Nobel prize winner: In a corner office at the Niels Bohr Institute there sits a Nobel prize winner surrounded by stacks of books and journals

It is 65 years since Ben Mottelson arrived in Denmark, and a further 25 since he was born in Chicago, USA. While his father was a practical man, Ben proved to have remarkable talent for abstract thought. For one of his high school projects, the two built a telescope together. Ben found the books which taught him to grind the perfect lens, which his father built the stand which allowed the lens to point to space.

The talents led Ben to a ph.d in nuclear physics from Harvard University in 1950 and opened the doors to the world.

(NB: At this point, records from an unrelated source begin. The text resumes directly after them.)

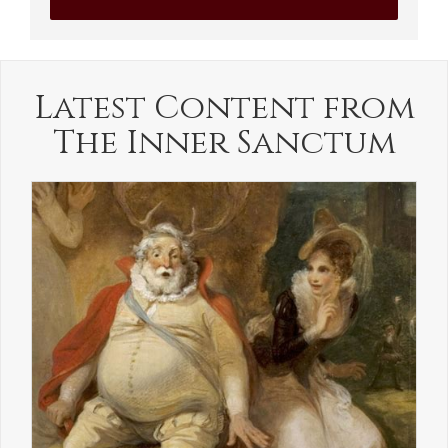
Latest Content from
The Inner Sanctum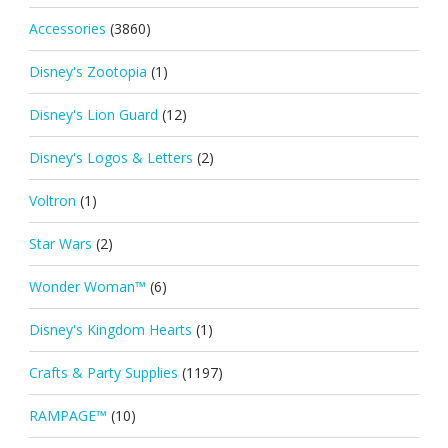
Accessories
(3860)
Disney's Zootopia
(1)
Disney's Lion Guard
(12)
Disney's Logos & Letters
(2)
Voltron
(1)
Star Wars
(2)
Wonder Woman™
(6)
Disney's Kingdom Hearts
(1)
Crafts & Party Supplies
(1197)
RAMPAGE™
(10)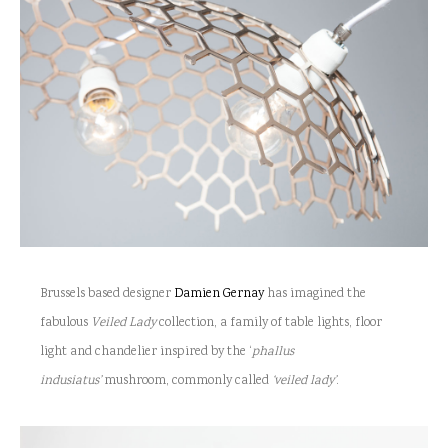
Brussels based designer
Damien Gernay
has imagined the
fabulous
Veiled Lady
collection
,
a family of table lights, floor
light and chandelier inspired by the ‘
phallus
indusiatus’
mushroom
, commonly called
‘veiled lady’
.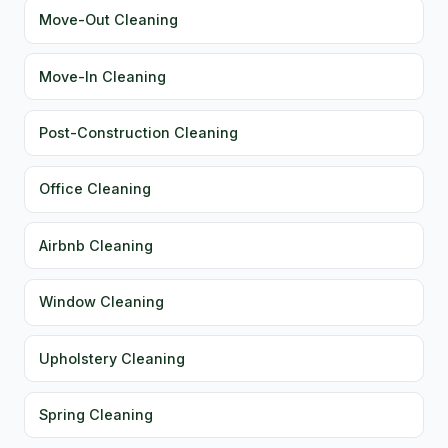
Move-Out Cleaning
Move-In Cleaning
Post-Construction Cleaning
Office Cleaning
Airbnb Cleaning
Window Cleaning
Upholstery Cleaning
Spring Cleaning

The choice was between a renowned laboratory in Birmingham and Niels Bohrs Institute in Copenhagen, and he asked his wife, Nancy, where she wanted to go. She knew nothing of Copenhagen, but Birmingham made her think of smoking chimneys atop large factories – so the family moved to Denmark.

Niels Bohr welcomed Ben, Nancy and their one-year-old son Malcolm with open arms. Malcolm came to the Christmas party at Bohr’s honorary residence in Carlsberg, and Ben was part of the unique research environment which existed at Niels Bohr Institute in the 1950s and 1960s, where nuclear scientists on both sides of the Iron Curtain met and researched freely under Bohr’s peace slogans.

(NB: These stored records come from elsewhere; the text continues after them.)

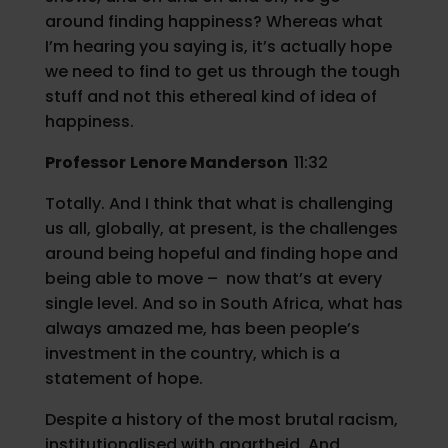
around finding happiness? Whereas what
I’m hearing you saying is, it’s actually hope
we need to find to get us through the tough
stuff and not this ethereal kind of idea of
happiness.
Professor
Lenore Manderson
11:32
Totally. And I think that what is challenging
us all, globally, at present, is the challenges
around being hopeful and finding hope and
being able to move – now that’s at every
single level. And so in South Africa, what has
always amazed me, has been people’s
investment in the country, which is a
statement of hope.
Despite a history of the most brutal racism,
institutionalised with apartheid. And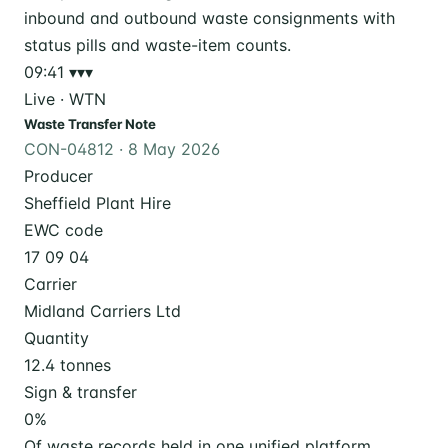
09:41
▾▾▾
Live · WTN
Waste Transfer Note
CON-04812 · 8 May 2026
Producer
Sheffield Plant Hire
EWC code
17 09 04
Carrier
Midland Carriers Ltd
Quantity
12.4 tonnes
Sign & transfer
0
%
Of waste records held in one unified platform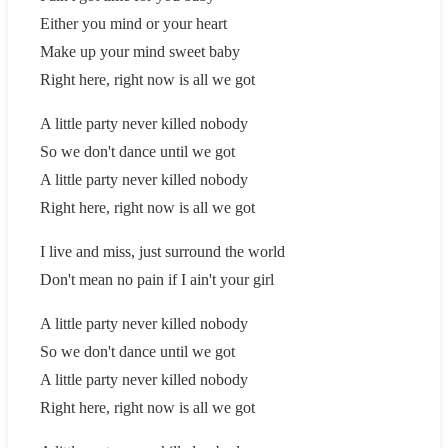
Either you mind or your heart
Make up your mind sweet baby
Right here, right now is all we got
A little party never killed nobody
So we don't dance until we got
A little party never killed nobody
Right here, right now is all we got
I live and miss, just surround the world
Don't mean no pain if I ain't your girl
A little party never killed nobody
So we don't dance until we got
A little party never killed nobody
Right here, right now is all we got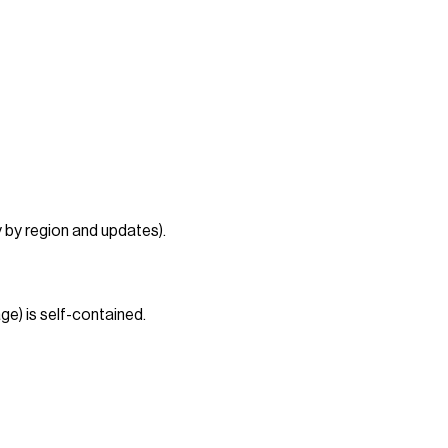
 by region and updates).
ge) is self-contained.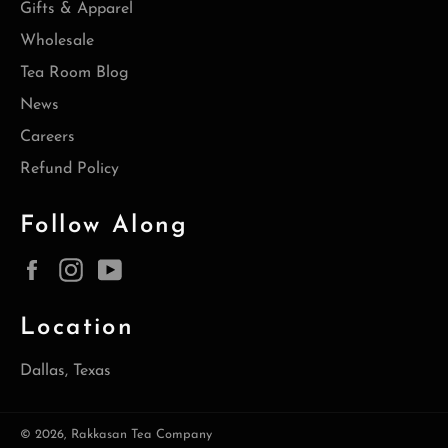
Gifts & Apparel
Wholesale
Tea Room Blog
News
Careers
Refund Policy
Follow Along
Facebook
Instagram
YouTube
Location
Dallas, Texas
© 2026,
Rakkasan Tea Company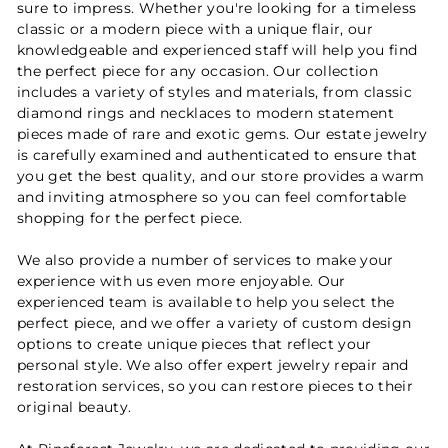
sure to impress. Whether you're looking for a timeless
classic or a modern piece with a unique flair, our
knowledgeable and experienced staff will help you find
the perfect piece for any occasion. Our collection
includes a variety of styles and materials, from classic
diamond rings and necklaces to modern statement
pieces made of rare and exotic gems. Our estate jewelry
is carefully examined and authenticated to ensure that
you get the best quality, and our store provides a warm
and inviting atmosphere so you can feel comfortable
shopping for the perfect piece.
We also provide a number of services to make your
experience with us even more enjoyable. Our
experienced team is available to help you select the
perfect piece, and we offer a variety of custom design
options to create unique pieces that reflect your
personal style. We also offer expert jewelry repair and
restoration services, so you can restore pieces to their
original beauty.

Ben Mottelson and his son Malcolm. Photo: Lizette Kabré

The students didn’t see much of Ben. Not at all, when from 1965 he buried himself in his work, where he would remain for ten years, working on a single book together with Bohr’s son, Aage Bohr. When the second volume of Nuclear Structure came out in 1975, Ben Mottelson and Aage Bohr received the Nobel Prize in Physics for their theoretical description of the atomic nucleus structure.

He smiles and pulls back his shoulders a little, when asked what the Nobel Prize meant for him. His mother was happy. And it probably also played a role when at the beginning of the 1990’s – after being compelled into retirement by UCPH – he landed the opportunity to start The European Center for Theoretical Studies in Nuclear Physics and Related Areas in Trento, Italy.

After five years in Trento, Ben returned to his apartment in Copenhagen and his emeritus office at the Niels Bohr Institute. He has remained there since. He turned 90 this year. Nancy died in 1975. His second wife, Britta, died last year. His short-term memory is not entirely what it used to be – but Ben still walks or cycles to his institute 3-4 days per week.

From the large pane windows, he can see over Blegdamsvej, down Irmingergade to the lakes in central Copenhagen and Sortedams Dossering, where he lives.